The Battle of Foret d'Ecouves (11 August 1944) was a battle of the Falaise Gap encirclement actions of the Invasion of Normandy phase during World War II, taking place 11 miles north of the city of Alencon in France. The French 2nd Armored Division under Philippe Leclerc failed to clear out the forest, so American soldiers of the US 90th Infantry Division under General George S. Patton stormed German positions in the forest and cleared it of mines and barricades.
Background[]
The US 90th Infantry Division came ashore in Normandy at Utah Beach as a part of the US 3rd Army of General George S. Patton during World War II's Operation Overlord. The American forces landed at Utah soon joined up with other US forces and pushed on Paris from the southwest, while British, Canadian, and Polish forces advanced from the northeast. The German-occupied territory in the center became known as the Falaise Gap. The Gap saw some of the fiercest fighting of World War II.

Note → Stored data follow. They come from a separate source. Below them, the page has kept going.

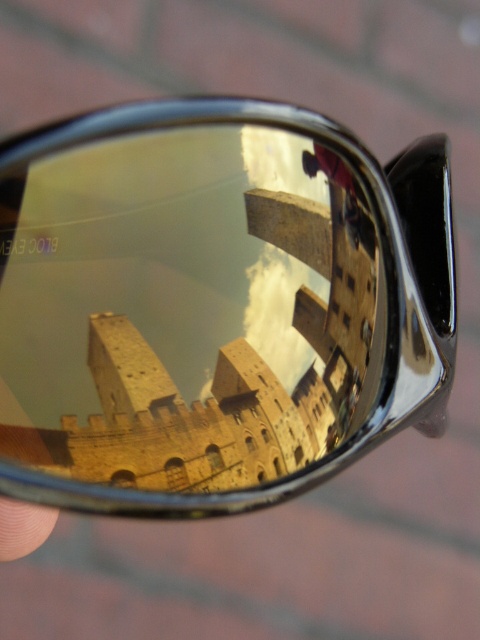 Is shiny metallic sunglasses at center further to camera compared to skinsmoothhand at lower left?

That is False.

Can you confirm if shiny metallic sunglasses at center is wider than skinsmoothhand at lower left?

Yes, shiny metallic sunglasses at center is wider than skinsmoothhand at lower left.

Is point (132, 323) positioned before point (2, 500)?

No, it is behind (2, 500).

The image size is (480, 640). Identify the location of shiny metallic sunglasses at center. (215, 305).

By 11 August 1944, the Polish 1st Armored Division and the Canadian Argyll and Sutherland Highlanders/Canadian 4th Armored Division had pushed the Germans back. The Poles, assisted by British SAS, defeated the Germans in a tank battle at St. Aigan-de-Cramesnil on the Caen-Falaise Road while the conservative Canadian commanders recuperated from their assault on Falaise in Operation Totalize. US forces teamed up with some of the Free French forces under Philippe Leclerc (commander of the French 2nd Armored Division) and pushed south to attack the German supply base at Alencon. However, the Foret d'Ecouves 11 miles to the north was lousy with mines and barricades set up by the 9th Panzer Division of the Wehrmacht, so the Allies set out to clear it.
Battle[]
The French initially captured the area, but they did a poor job at eradicating Axis forces in the area. The Germans remained in control of the forest and had control of a vast network of trenches and a supply depot in the center, and the American engineers sent to clear out the Germans did not return to their camp. Therefore, the US 90th Infantry Division had to be sent in to clear out the German defenses in harsh close-quarters combat in the forest.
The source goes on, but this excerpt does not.